**EXERCISE**
Match the string "музыкальной" against each line below, and copy every line that matches.

**TASK MATERIAL**
* * *

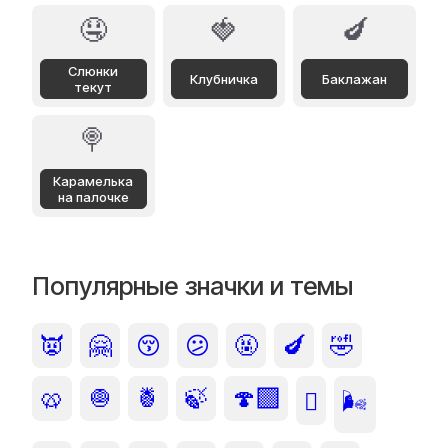
🤤
🍓
🍆
Слюнки
Клубничка
Баклажан
текут
🍭
Карамелька
на палочке
Популярные значки и темы
👿
🤗
😚
😕
🤬
🍆
🤣
🥨
🧅
🍍
🍃
🍄‍🟫
🫜
🌬️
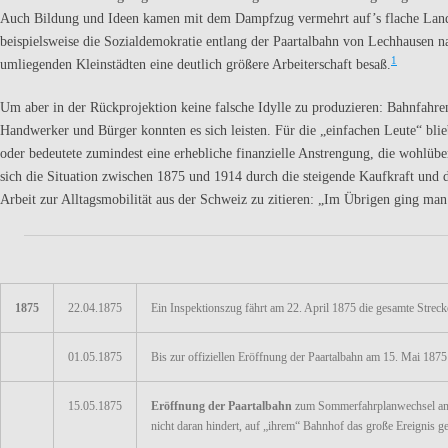
Auch Bildung und Ideen kamen mit dem Dampfzug vermehrt auf’s flache Land – 
beispielsweise die Sozialdemokratie entlang der Paartalbahn von Lechhausen
1
umliegenden Kleinstädten eine deutlich größere Arbeiterschaft besaß.
Um aber in der Rückprojektion keine falsche Idylle zu produzieren: Bahnfahre
Handwerker und Bürger konnten es sich leisten. Für die „einfachen Leute“ blie
oder bedeutete zumindest eine erhebliche finanzielle Anstrengung, die wohlüb
sich die Situation zwischen 1875 und 1914 durch die steigende Kaufkraft und d
Arbeit zur Alltagsmobilität aus der Schweiz zu zitieren: „Im Übrigen ging man
1875
22.04.1875
Ein Inspektionszug fährt am 22. April 1875 die gesamte Streck
01.05.1875
Bis zur offiziellen Eröffnung der Paartalbahn am 15. Mai 1875
15.05.1875
Eröffnung der Paartalbahn
zum Sommerfahrplanwechsel am 15
nicht daran hindert, auf „ihrem“ Bahnhof das große Ereignis 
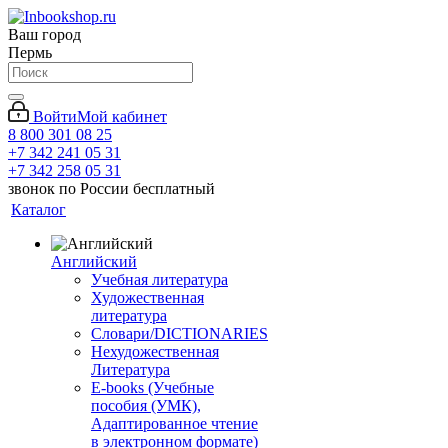
Ваш город
Пермь
Войти
Мой кабинет
8 800 301 08 25
+7 342 241 05 31
+7 342 258 05 31
звонок по России бесплатный
Каталог
Английский
Учебная литература
Художественная
литература
Словари/DICTIONARIES
Нехудожественная
Литература
E-books (Учебные
пособия (УМК),
Адаптированное чтение
в электронном формате)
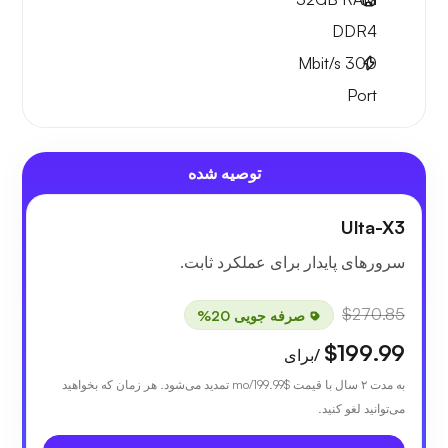
DDR4
Mbit/s
300
Port
توصیه شده
Ulta-X3
سرورهای پایدار برای عملکرد ثابت.
$270.85
صرفه جویی 20%
$199.99
/برای
به مدت ۲ سال با قیمت
$199.99
/mo تمدید می‌شود. هر زمان که بخواهید
می‌توانید لغو کنید.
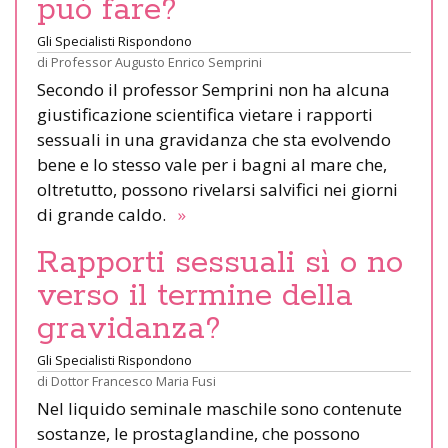
può fare?
Gli Specialisti Rispondono
di
Professor Augusto Enrico Semprini
Secondo il professor Semprini non ha alcuna
giustificazione scientifica vietare i rapporti
sessuali in una gravidanza che sta evolvendo
bene e lo stesso vale per i bagni al mare che,
oltretutto, possono rivelarsi salvifici nei giorni
di grande caldo.
»
Rapporti sessuali sì o no
verso il termine della
gravidanza?
Gli Specialisti Rispondono
di
Dottor Francesco Maria Fusi
Nel liquido seminale maschile sono contenute
sostanze, le prostaglandine, che possono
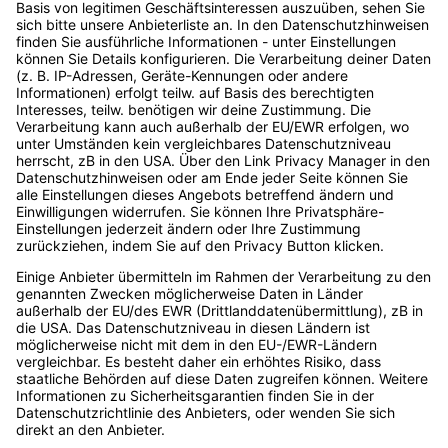
Wie kann ich mich als Teilnehmer:in
aktiv beteiligen, Fragen stellen oder
Diskussionen führen?
Teilnehmende Unternehmen
Folgende Unternehmen sind mit dabei:
Startseite
Digital Bash ist …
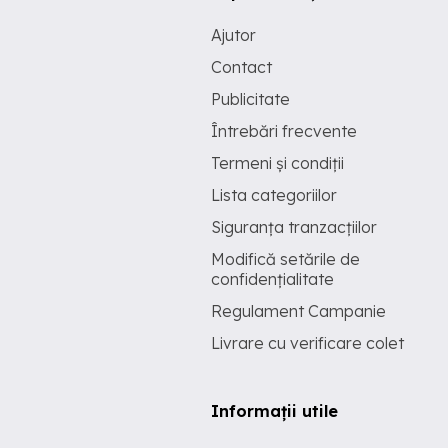
Ajutor
Contact
Publicitate
Întrebări frecvente
Termeni și condiții
Lista categoriilor
Siguranța tranzacțiilor
Modifică setările de
confidențialitate
Regulament Campanie
Livrare cu verificare colet
Informații utile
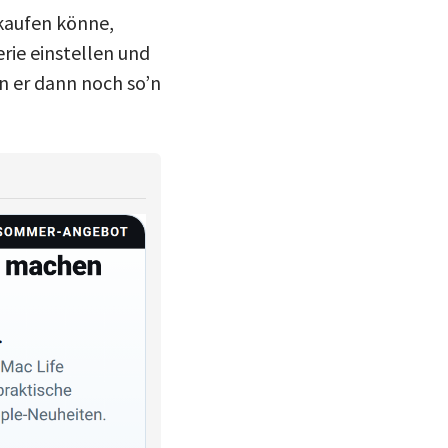
rkaufen könne,
erie einstellen und
 er dann noch so’n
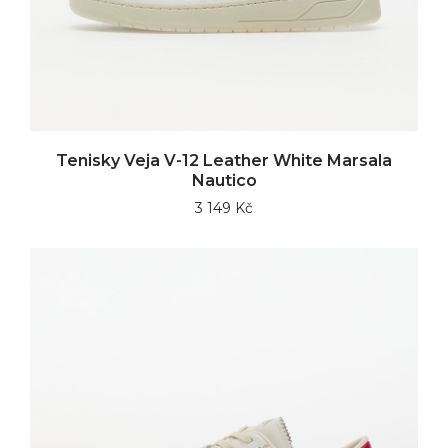
Tenisky Veja V-12 Leather White Marsala
Nautico
3 149 Kč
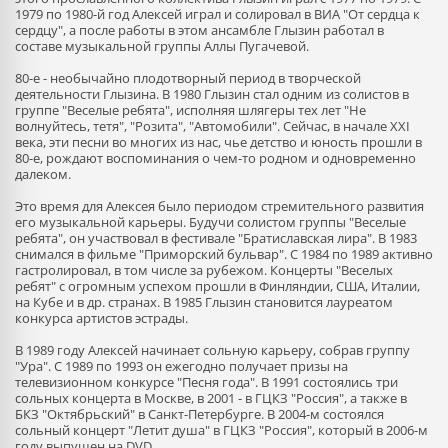
1979 по 1980-й год Алексей играл и солировал в ВИА "От сердца к
сердцу", а после работы в этом ансамбле Глызин работал в
составе музыкальной группы Аллы Пугачевой.
80-е - необычайно плодотворный период в творческой
деятельности Глызина. В 1980 Глызин стал одним из солистов в
группе "Веселые ребята", исполняя шлягеры тех лет "Не
волнуйтесь, тетя", "Розита", "Автомобили". Сейчас, в начале XXI
века, эти песни во многих из нас, чье детство и юность прошли в
80-е, рождают воспоминания о чем-то родном и одновременно
далеком.
Это время для Алексея было периодом стремительного развития
его музыкальной карьеры. Будучи солистом группы "Веселые
ребята", он участвовал в фестивале "Братиславская лира". В 1983
снимался в фильме "Приморский бульвар". С 1984 по 1989 активно
гастролировал, в том числе за рубежом. Концерты "Веселых
ребят" с огромным успехом прошли в Финляндии, США, Италии,
на Кубе и в др. странах. В 1985 Глызин становится лауреатом
конкурса артистов эстрады.
В 1989 году Алексей начинает сольную карьеру, собрав группу
"Ура". С 1989 по 1993 он ежегодно получает призы на
телевизионном конкурсе "Песня года". В 1991 состоялись три
сольных концерта в Москве, в 2001 - в ГЦКЗ "Россия", а также в
БКЗ "Октябрьский" в Санкт-Петербурге. В 2004-м состоялся
сольный концерт "Летит душа" в ГЦКЗ "Россия", который в 2006-м
году выпущен на DVD.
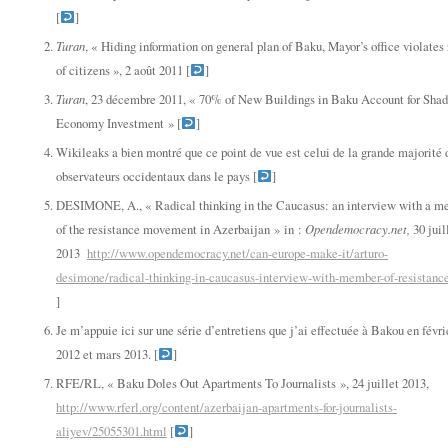
[
]
Turan
, « Hiding information on general plan of Baku, Mayor’s office violates 
of citizens
», 2 août 2011 [
]
Turan
, 23 décembre 2011, « 70% of New Buildings in Baku Account for Sha
Economy Investment » [
]
Wikileaks a bien montré que ce point de vue est celui de la grande majorité 
observateurs occidentaux dans le pays [
]
DESIMONE, A., « Radical thinking in the Caucasus: an interview with a 
of the resistance movement in Azerbaijan » in :
Opendemocracy.net,
30 juil
2013
http://www.opendemocracy.net/can-europe-make-it/arturo-
desimone/radical-thinking-in-caucasus-interview-with-member-of-resistanc
]
Je m’appuie ici sur une série d’entretiens que j’ai effectuée à Bakou en févri
2012 et mars 2013. [
]
RFE/RL, « Baku Doles Out Apartments To Journalists », 24 juillet 2013,
http://www.rferl.org/content/azerbaijan-apartments-for-journalists-
aliyev/25055301.html
[
]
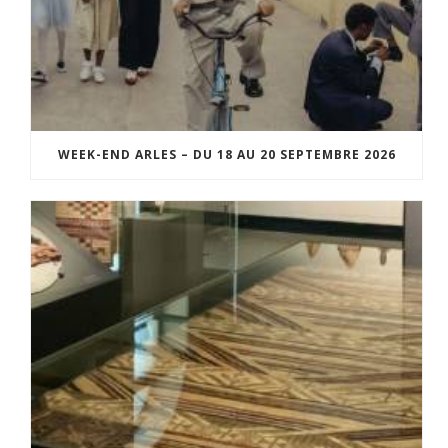
WEEK-END ARLES – DU 18 AU 20 SEPTEMBRE 2026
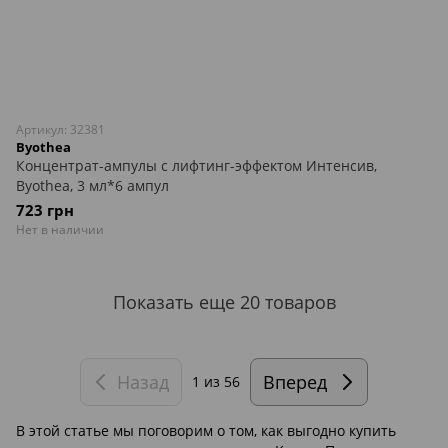
Артикул: 32381
Byothea
Концентрат-ампулы с лифтинг-эффектом Интенсив,
Byothea, 3 мл*6 ампул
723 грн
Нет в наличии
Показать еще 20 товаров
Назад
Вперед
1
из 56
В этой статье мы поговорим о том, как выгодно купить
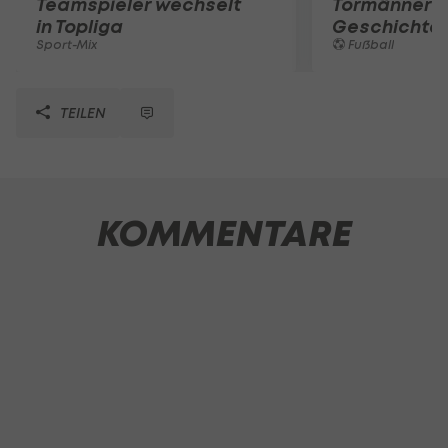
Teamspieler wechselt
Tormänner d
in Topliga
Geschichte
Sport-Mix
Fußball
TEILEN
KOMMENTARE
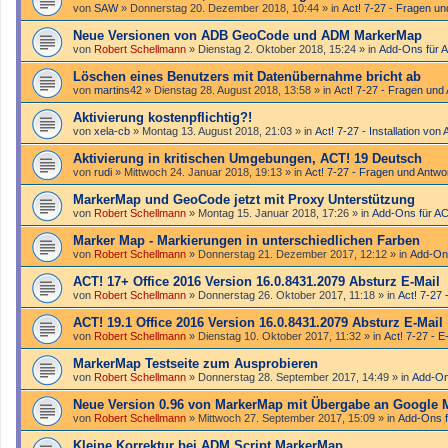
von
SAW
»
Donnerstag 20. Dezember 2018, 10:44
» in
Act! 7-27 - Fragen un
Neue Versionen von ADB GeoCode und ADM MarkerMap
von
Robert Schellmann
»
Dienstag 2. Oktober 2018, 15:24
» in
Add-Ons für 
Löschen eines Benutzers mit Datenübernahme bricht ab
von
martins42
»
Dienstag 28. August 2018, 13:58
» in
Act! 7-27 - Fragen und
Aktivierung kostenpflichtig?!
von
xela-cb
»
Montag 13. August 2018, 21:03
» in
Act! 7-27 - Installation von 
Aktivierung in kritischen Umgebungen, ACT! 19 Deutsch
von
rudi
»
Mittwoch 24. Januar 2018, 19:13
» in
Act! 7-27 - Fragen und Antwo
MarkerMap und GeoCode jetzt mit Proxy Unterstützung
von
Robert Schellmann
»
Montag 15. Januar 2018, 17:26
» in
Add-Ons für A
Marker Map - Markierungen in unterschiedlichen Farben
von
Robert Schellmann
»
Donnerstag 21. Dezember 2017, 12:12
» in
Add-On
ACT! 17+ Office 2016 Version 16.0.8431.2079 Absturz E-Mail
von
Robert Schellmann
»
Donnerstag 26. Oktober 2017, 11:18
» in
Act! 7-27 
ACT! 19.1 Office 2016 Version 16.0.8431.2079 Absturz E-Mail
von
Robert Schellmann
»
Dienstag 10. Oktober 2017, 11:32
» in
Act! 7-27 - E
MarkerMap Testseite zum Ausprobieren
von
Robert Schellmann
»
Donnerstag 28. September 2017, 14:49
» in
Add-On
Neue Version 0.96 von MarkerMap mit Übergabe an Google 
von
Robert Schellmann
»
Mittwoch 27. September 2017, 15:09
» in
Add-Ons f
Kleine Korrektur bei ADM Script MarkerMap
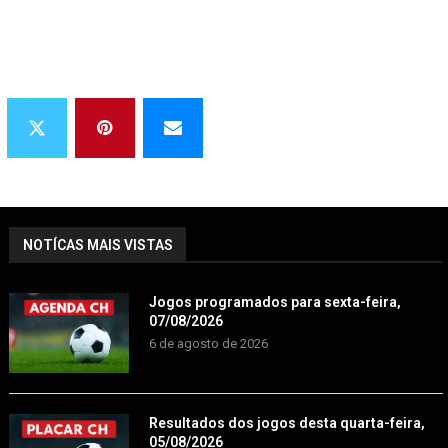
NOTÍCAS MAIS VISTAS
Jogos programados para sexta-feira,
07/08/2026
6 de agosto de 2026
Resultados dos jogos desta quarta-feira,
05/08/2026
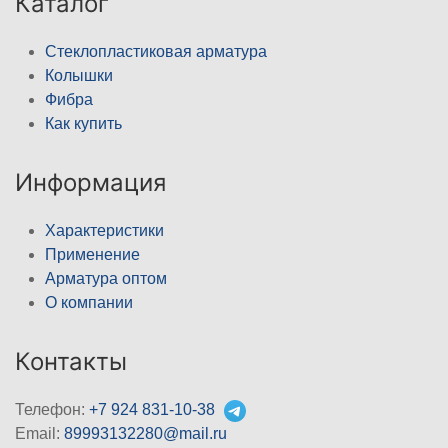
Каталог
Стеклопластиковая арматура
Колышки
Фибра
Как купить
Информация
Характеристики
Применение
Арматура оптом
О компании
Контакты
Телефон:
+7 924 831-10-38
Email:
89993132280@mail.ru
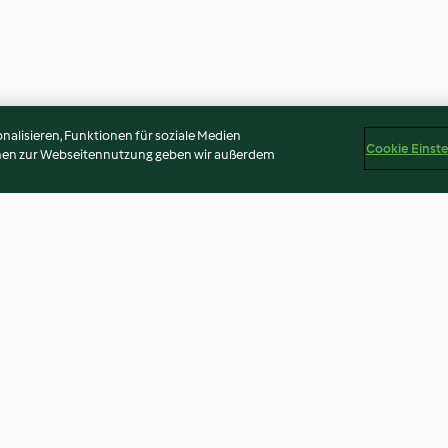
alisieren, Funktionen für soziale Medien
Cookie Einst
onen zur Webseitennutzung geben wir außerdem
th Rosemary
Chocolate Chip Cookies
Broccoli Salad 
Peppers and Pi
4.4
(485)
4.8
(968)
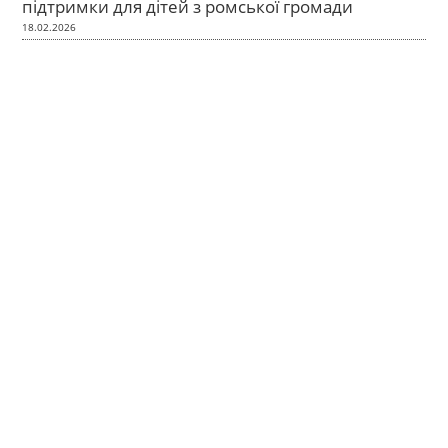
підтримки для дітей з ромської громади
18.02.2026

* * *

**REPLY**
составе музыкальной группы Аллы Пугачевой.
его музыкальной карьеры. Будучи солистом группы "Веселые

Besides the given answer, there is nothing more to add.